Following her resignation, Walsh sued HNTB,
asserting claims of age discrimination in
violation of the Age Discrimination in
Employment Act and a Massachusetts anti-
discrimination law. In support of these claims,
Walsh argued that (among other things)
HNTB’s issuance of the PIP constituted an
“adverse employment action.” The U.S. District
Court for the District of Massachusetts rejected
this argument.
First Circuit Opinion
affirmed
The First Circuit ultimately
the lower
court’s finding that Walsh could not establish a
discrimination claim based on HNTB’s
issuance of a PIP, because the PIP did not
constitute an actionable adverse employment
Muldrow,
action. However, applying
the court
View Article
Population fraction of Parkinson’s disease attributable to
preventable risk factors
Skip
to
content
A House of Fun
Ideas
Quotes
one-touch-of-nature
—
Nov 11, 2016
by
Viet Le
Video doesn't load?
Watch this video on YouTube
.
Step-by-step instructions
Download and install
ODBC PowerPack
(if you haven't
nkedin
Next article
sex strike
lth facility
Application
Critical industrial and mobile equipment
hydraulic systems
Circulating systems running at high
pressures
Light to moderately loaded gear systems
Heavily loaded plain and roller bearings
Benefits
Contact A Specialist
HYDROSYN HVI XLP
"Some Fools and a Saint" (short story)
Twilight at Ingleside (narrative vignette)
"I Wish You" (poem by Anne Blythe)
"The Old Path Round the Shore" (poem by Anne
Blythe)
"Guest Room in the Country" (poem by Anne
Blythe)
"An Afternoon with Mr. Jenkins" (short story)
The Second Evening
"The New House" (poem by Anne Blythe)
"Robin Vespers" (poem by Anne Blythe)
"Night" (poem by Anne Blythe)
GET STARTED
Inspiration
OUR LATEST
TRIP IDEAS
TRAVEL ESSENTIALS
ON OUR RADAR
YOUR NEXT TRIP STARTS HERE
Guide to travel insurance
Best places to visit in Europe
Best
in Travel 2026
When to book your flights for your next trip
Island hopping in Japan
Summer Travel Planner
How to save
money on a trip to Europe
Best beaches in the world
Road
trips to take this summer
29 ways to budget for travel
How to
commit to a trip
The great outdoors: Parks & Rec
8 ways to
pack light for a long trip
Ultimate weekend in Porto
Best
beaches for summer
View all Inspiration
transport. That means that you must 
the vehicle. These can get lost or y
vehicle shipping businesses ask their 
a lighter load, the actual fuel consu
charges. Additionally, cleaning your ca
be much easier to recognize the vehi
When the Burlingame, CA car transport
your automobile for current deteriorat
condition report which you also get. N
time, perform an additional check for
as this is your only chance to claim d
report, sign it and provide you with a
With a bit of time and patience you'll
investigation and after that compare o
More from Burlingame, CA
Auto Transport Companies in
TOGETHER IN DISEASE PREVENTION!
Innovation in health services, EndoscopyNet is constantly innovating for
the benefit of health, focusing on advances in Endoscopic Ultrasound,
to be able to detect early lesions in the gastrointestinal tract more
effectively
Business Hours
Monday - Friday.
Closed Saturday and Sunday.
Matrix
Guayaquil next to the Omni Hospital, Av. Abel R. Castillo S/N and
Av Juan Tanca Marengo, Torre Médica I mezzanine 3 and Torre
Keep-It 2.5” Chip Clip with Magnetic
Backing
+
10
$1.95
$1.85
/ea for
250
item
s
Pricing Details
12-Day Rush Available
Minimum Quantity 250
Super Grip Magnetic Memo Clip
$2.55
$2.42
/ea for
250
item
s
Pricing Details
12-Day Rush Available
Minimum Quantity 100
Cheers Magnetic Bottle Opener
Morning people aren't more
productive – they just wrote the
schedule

-------------------------

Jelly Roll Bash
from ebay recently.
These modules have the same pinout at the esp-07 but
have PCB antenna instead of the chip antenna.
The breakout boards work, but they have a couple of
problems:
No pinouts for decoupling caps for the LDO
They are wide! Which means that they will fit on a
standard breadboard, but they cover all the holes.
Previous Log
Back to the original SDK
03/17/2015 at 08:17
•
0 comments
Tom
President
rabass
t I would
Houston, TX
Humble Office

-------------------------

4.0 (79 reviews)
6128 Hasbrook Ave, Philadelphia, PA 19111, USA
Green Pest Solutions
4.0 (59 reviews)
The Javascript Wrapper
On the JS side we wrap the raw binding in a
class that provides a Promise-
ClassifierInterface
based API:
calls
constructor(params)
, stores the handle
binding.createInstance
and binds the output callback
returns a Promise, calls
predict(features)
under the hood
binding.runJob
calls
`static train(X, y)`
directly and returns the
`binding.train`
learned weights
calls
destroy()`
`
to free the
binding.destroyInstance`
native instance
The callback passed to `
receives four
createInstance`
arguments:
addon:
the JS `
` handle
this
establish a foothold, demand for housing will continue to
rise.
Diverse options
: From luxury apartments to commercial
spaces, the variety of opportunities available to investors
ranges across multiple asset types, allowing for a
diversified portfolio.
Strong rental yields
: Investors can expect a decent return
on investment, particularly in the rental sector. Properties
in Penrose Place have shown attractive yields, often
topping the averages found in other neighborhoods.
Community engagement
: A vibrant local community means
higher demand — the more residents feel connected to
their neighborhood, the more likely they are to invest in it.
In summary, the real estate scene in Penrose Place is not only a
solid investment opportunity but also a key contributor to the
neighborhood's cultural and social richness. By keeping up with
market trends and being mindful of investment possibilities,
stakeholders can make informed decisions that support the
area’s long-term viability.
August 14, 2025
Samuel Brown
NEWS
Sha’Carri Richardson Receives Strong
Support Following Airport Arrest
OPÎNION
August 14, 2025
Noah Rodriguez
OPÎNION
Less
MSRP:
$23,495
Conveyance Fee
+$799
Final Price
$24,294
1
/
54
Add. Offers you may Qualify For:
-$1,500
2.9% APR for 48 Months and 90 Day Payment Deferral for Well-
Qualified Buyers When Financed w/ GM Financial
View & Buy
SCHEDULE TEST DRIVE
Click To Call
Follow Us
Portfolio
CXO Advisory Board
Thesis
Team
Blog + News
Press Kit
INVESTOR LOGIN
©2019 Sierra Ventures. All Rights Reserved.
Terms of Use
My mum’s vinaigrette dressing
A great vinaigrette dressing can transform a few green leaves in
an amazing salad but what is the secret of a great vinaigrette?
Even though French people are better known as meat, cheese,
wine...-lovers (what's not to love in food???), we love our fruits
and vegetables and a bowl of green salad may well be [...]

-------------------------

EXERCISE BRIEF
I'd like the lines above from the one with "Add. Offers you" up to and including the one with "and vegetables and" copied exactly, with no other lines.

RESULT FOR THIS EXERCISE
Add. Offers you may Qualify For:
-$1,500
2.9% APR for 48 Months and 90 Day Payment Deferral for Well-
Qualified Buyers When Financed w/ GM Financial
View & Buy
SCHEDULE TEST DRIVE
Click To Call
Follow Us
Portfolio
CXO Advisory Board
Thesis
Team
Blog + News
Press Kit
INVESTOR LOGIN
©2019 Sierra Ventures. All Rights Reserved.
Terms of Use
My mum’s vinaigrette dressing
A great vinaigrette dressing can transform a few green leaves in
an amazing salad but what is the secret of a great vinaigrette?
Even though French people are better known as meat, cheese,
wine...-lovers (what's not to love in food???), we love our fruits
and vegetables and a bowl of green salad may well be [...]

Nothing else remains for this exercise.